Erfahrungen beim Autokauf: Die Lücke zwischen Händler und Hersteller

Vor dem näch­sten Autokauf ste­ht für viele Inter­essen­ten zunächst der Besuch des Marken-eige­nen Pro­duk­tkon­fig­u­ra­tors im Web an. Farbe, Ausstat­tung, Beson­der­heit­en und vieles mehr kann damit heute aus­gewählt wer­den und am Ende erscheint der Preis für das gewählte Mod­ell mit allen Extras.

Den­noch: Opti­mal ist noch kaum ein­er der Kon­fig­u­ra­toren führen­der Her­steller, die ich bei meinem Ver­such getestet habe. Hier gibt es noch erhe­blichen Verbesserungs­be­darf. Doch es gibt noch mehr Hür­den: Nach der (hof­fentlich erfol­gre­ichen) Auswahl des Wun­schau­tos ste­ht für den poten­ziellen Käufer als näch­stes der Gang zum Fahrzeughändler an.
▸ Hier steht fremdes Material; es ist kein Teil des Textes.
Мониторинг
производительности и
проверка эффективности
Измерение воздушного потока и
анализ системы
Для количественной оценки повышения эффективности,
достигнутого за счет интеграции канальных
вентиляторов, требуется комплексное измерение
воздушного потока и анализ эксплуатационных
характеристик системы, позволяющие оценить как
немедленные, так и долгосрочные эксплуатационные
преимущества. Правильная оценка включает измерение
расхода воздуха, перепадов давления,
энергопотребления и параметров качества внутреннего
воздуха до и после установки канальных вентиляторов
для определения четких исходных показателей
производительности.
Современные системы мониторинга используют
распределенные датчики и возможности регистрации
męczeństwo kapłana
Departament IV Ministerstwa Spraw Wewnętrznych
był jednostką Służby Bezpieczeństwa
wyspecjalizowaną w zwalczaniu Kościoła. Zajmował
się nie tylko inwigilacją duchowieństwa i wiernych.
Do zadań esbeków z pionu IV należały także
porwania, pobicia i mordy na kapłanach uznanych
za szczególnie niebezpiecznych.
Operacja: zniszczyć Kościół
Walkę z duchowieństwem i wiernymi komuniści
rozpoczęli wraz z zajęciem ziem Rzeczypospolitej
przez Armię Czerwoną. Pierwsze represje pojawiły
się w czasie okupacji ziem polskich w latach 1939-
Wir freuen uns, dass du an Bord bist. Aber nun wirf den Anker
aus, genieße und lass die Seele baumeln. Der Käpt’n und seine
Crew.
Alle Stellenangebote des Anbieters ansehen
Und hier lauert auch schon die näch­ste Her­aus­forderung, wie ich am eige­nen Leib erfahren musste: Denn die Händler arbeit­en in der Regel eigen­ständig, auch wenn sie eine bes­timmte Marke mehr oder weniger exk­lu­siv in ein­er Region vertreten. Oft blick­en sie recht erstaunt, wenn sie sehen, was ich mir als Kunde im Online-Kon­fig­u­ra­tor des Her­stellers zusam­menge­bastelt habe. Das Kun­den­er­leb­nis geht schnell flöten, wenn ich als Enthu­si­ast mit großer Vor­freude vom Verkäufer im Auto­haus mit einem „Das meinen Sie doch nicht im Ernst“ emp­fan­gen werde.

Automarken, die mit ihren Ver­tragshändlern gemein­sam mod­erne Dig­i­tal Marketing‑Lösungen ein­set­zen, haben einen klaren Wet­tbe­werb­svorteil: Das Engage­ment der Kun­den ist höher, die generelle Cus­tomer Expe­ri­ence wird bess­er. Doch das reicht lei­der noch längst aus. Schauen wir uns deshalb die Rolle des Händlers auf der gesamten Cus­tomer Jour­ney genauer an.
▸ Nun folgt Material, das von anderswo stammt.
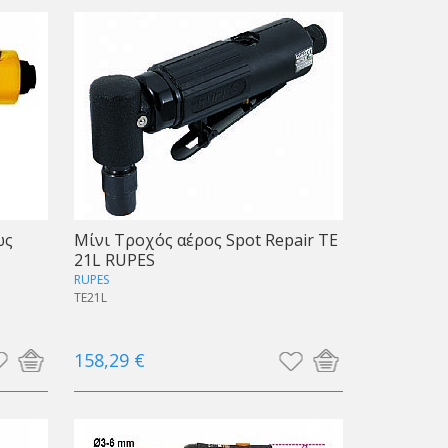
ως
Μίνι Τροχός αέρος Spot Repair TE
21L RUPES
RUPES
TE21L
158,29 €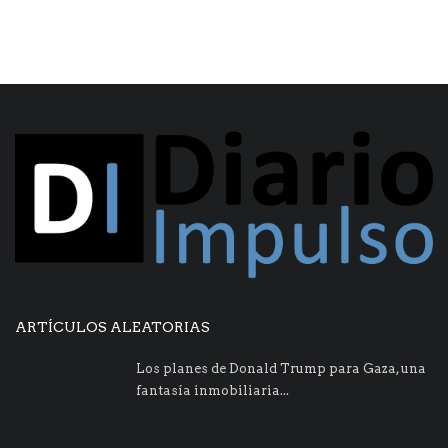
ARTÍCULOS ALEATORIAS
Los planes de Donald Trump para Gaza, una
fantasía inmobiliaria...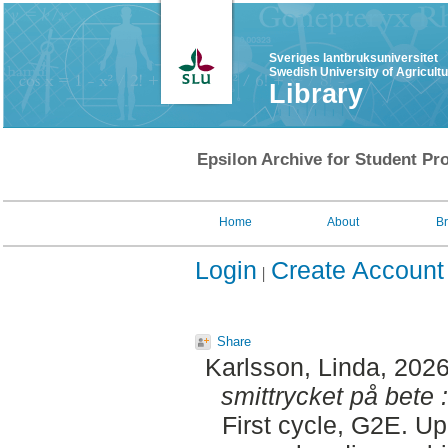
Sveriges lantbruksuniversitet
Swedish University of Agricult
Library
Epsilon Archive for Student Pro
Home
About
B
Login
Create Account
Share
Karlsson, Linda
, 202
smittrycket på bete :
First cycle, G2E. Up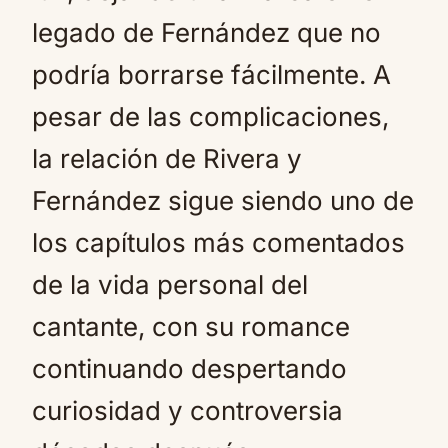
legado de Fernández que no
podría borrarse fácilmente. A
pesar de las complicaciones,
la relación de Rivera y
Fernández sigue siendo uno de
los capítulos más comentados
de la vida personal del
cantante, con su romance
continuando despertando
curiosidad y controversia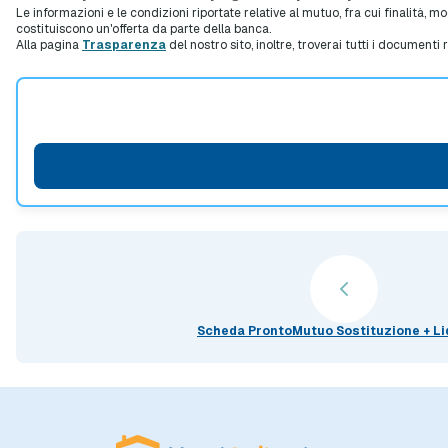
Le informazioni e le condizioni riportate relative al mutuo, fra cui finalità, 
costituiscono un'offerta da parte della banca.
Alla pagina
Trasparenza
del nostro sito, inoltre, troverai tutti i documenti 
Scheda ProntoMutuo Sostituzione + Li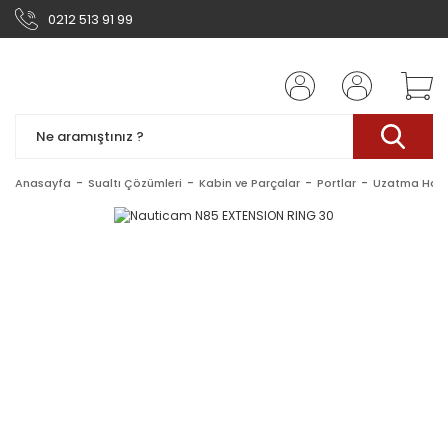
0212 513 91 99
Anasayfa
Sualtı Çözümleri
Kabin ve Parçalar
Portlar
Uzatma Halka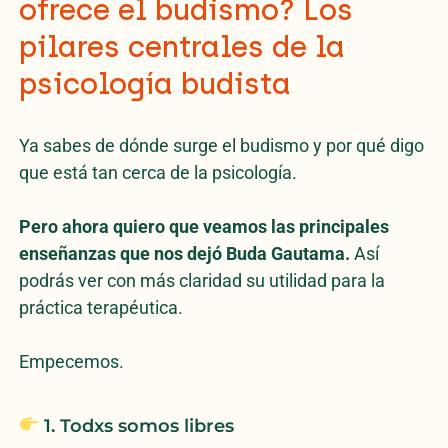
ofrece el budismo? Los
pilares centrales de la
psicología budista
Ya sabes de dónde surge el budismo y por qué digo
que está tan cerca de la psicología.
Pero ahora quiero que veamos las principales
enseñanzas que nos dejó Buda Gautama.
Así
podrás ver con más claridad su utilidad para la
práctica terapéutica.
Empecemos.
1. Todxs somos libres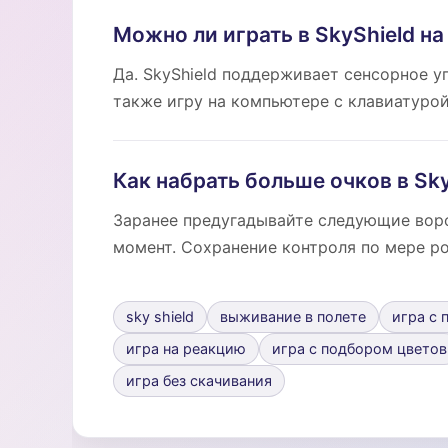
Можно ли играть в SkyShield н
Да. SkyShield поддерживает сенсорное 
также игру на компьютере с клавиатурой
Как набрать больше очков в Sky
Заранее предугадывайте следующие воро
момент. Сохранение контроля по мере р
sky shield
выживание в полете
игра с
игра на реакцию
игра с подбором цветов
игра без скачивания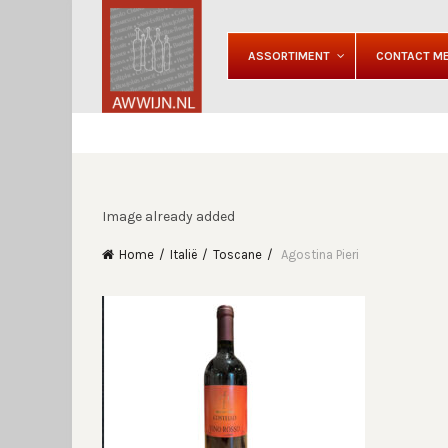
ASSORTIMENT
CONTACT ME
Image already added
Home
Italië
Toscane
Agostina Pieri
Verbindung zwis­chen Auto­händler und Online-Kon­fig­u­ra­tor fehlt

Das Wun­schau­to ist kon­fig­uri­ert, die grundle­gende Finanzierung ist gesichert und nun ste­ht die näch­ste Hürde an: Meine erste Test­fahrt mit dem poten­ziellen Fahrzeug. Hier wird der Kunde mitunter recht unsan­ft aus der Welt der Wer­bung in die „echte“ Welt tele­portiert. Plöt­zlich scheinen die im Kon­fig­u­ra­tor eingestell­ten Fein­heit­en gar nicht mehr so toll, schnell oder großar­tig, wie mir als Kunde in den Werbespots oft­mals sug­geriert wird.
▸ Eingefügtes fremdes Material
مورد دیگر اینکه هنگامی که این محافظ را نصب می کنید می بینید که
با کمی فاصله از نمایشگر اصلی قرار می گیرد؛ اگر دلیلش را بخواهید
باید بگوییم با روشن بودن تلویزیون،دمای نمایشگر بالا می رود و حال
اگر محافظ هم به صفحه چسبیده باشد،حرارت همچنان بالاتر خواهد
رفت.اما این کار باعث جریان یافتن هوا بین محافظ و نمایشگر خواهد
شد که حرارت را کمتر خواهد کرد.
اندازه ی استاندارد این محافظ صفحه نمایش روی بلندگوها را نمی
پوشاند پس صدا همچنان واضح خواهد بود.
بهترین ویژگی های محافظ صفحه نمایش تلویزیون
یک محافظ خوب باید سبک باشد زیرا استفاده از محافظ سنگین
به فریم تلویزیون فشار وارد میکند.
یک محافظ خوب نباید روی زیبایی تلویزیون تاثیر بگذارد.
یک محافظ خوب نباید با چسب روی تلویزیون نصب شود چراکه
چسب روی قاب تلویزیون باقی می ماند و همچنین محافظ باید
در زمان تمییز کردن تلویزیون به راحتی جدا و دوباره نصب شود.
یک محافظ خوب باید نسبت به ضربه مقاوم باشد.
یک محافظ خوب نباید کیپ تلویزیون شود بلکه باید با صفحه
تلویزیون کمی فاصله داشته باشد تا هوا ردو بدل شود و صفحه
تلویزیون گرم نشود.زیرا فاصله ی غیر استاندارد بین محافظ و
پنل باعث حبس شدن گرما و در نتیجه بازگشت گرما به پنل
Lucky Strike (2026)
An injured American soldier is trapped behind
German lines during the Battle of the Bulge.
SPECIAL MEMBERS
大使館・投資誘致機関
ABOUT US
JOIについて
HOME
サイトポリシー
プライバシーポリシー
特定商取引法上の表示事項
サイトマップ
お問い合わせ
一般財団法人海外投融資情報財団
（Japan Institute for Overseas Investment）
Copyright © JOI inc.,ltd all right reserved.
Die erste Ent­täuschung: Der überraschte Auto­händler, dem gar nichts von meinen bish­eri­gen Schrit­ten (sprich die Konkretisierung meines Kaufwun­sches im Online-Kon­fig­u­ra­tor) bewusst ist. Zwar war bei meinem Test das Auto, welch­es ich Probe fahren wollte, meist vor Ort – aber von meinen per­sön­lichen Anpas­sun­gen und den Grün­den hier­für wusste der Verkäufer genau­so wenig wie von den mir wichti­gen Entschei­dungskri­te­rien. Dabei kön­nen diese Dat­en über den Online-Kon­fig­u­ra­tor doch mit Leichtigkeit an den Händler in mein­er Nach­barschaft gesendet wer­den – mit dem Ergeb­nis ein­er flüs­sigeren und viel pos­i­tiv­eren Cus­tomer Experience.

So aber fehlte dem Mitar­beit­er jeglich­es Hin­ter­grund­ver­ständ­nis für mein Inter­esse am aus­gewählten Auto, sog­ar die online bere­its aus­ge­füll­ten Infor­ma­tio­nen musste ich noch ein­mal in ein For­mu­lar schreiben. Denn die Dat­en wer­den wed­er online übertra­gen noch mein Kun­den­er­leb­nis vor Ort in diesem Sta­di­um der Cus­tomer Jour­ney in den Fokus gerückt.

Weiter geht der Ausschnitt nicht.